Friday, 24 August 2018


#AMREADING CALLAN WINK, A REFUGEE CRISIS


I don’t normally write about short stories, but this one (NYer August 20) got to me. The language is exquisite – ironic since the protagonist is a writer who is having a hard time writing.
To aid the process, he goes cross-country skiing, his skis chattering over the grooves of a snowmobile track. He meets a musher with his team of dogs resting, ears back, with wry grins on their lean faces. Then they range out, zigzagging, negotiating a scent stream. Sometime he goes running. His pounding feet set off the mergansers at the water’s edge, a thrashing mass of windmilling legs and pumping wings.
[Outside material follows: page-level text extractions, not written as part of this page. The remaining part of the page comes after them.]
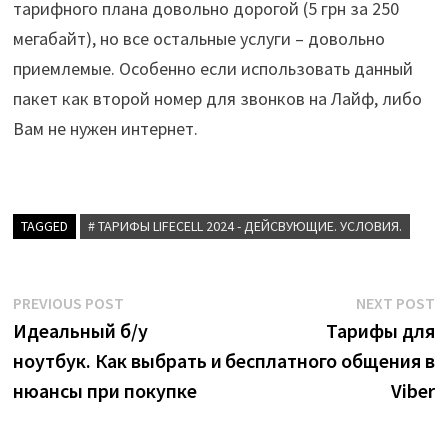
тарифного плана довольно дорогой (5 грн за 250
мегабайт), но все остальные услуги – довольно
приемлемые. Особенно если использовать данный
пакет как второй номер для звонков на Лайф, либо
Вам не нужен интернет.
TAGGED
# ТАРИФЫ LIFECELL 2024 - ДЕЙСВУЮЩИЕ. УСЛОВИЯ.
Post
Previous
N
PREVIOUS POST
NEXT POST
post:
p
Идеальный б/у
Тарифы для
navigation
ноутбук. Как выбрать и
бесплатного общения в
нюансы при покупке
Viber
These timeless observations are disrupted by social science cant that jerks you back into the present: cognitive dissonance, people drawn together by trauma, talk about the refugee crisis with a woman friend who has worked in the camps. They have sex rather coolly, in the no-nonsense way it’s done today or at least the way in which it is depicted in contemporary writing. I kissed her only once, he says, and didn’t really want to kiss her anyway, but I was born in the Midwest, and they teach us there to try to be good people, and to kiss during sex. Is that so?  
But why bother to ask that question? After all, fiction is the most shameless genre. It makes no attempt to avert its lying face.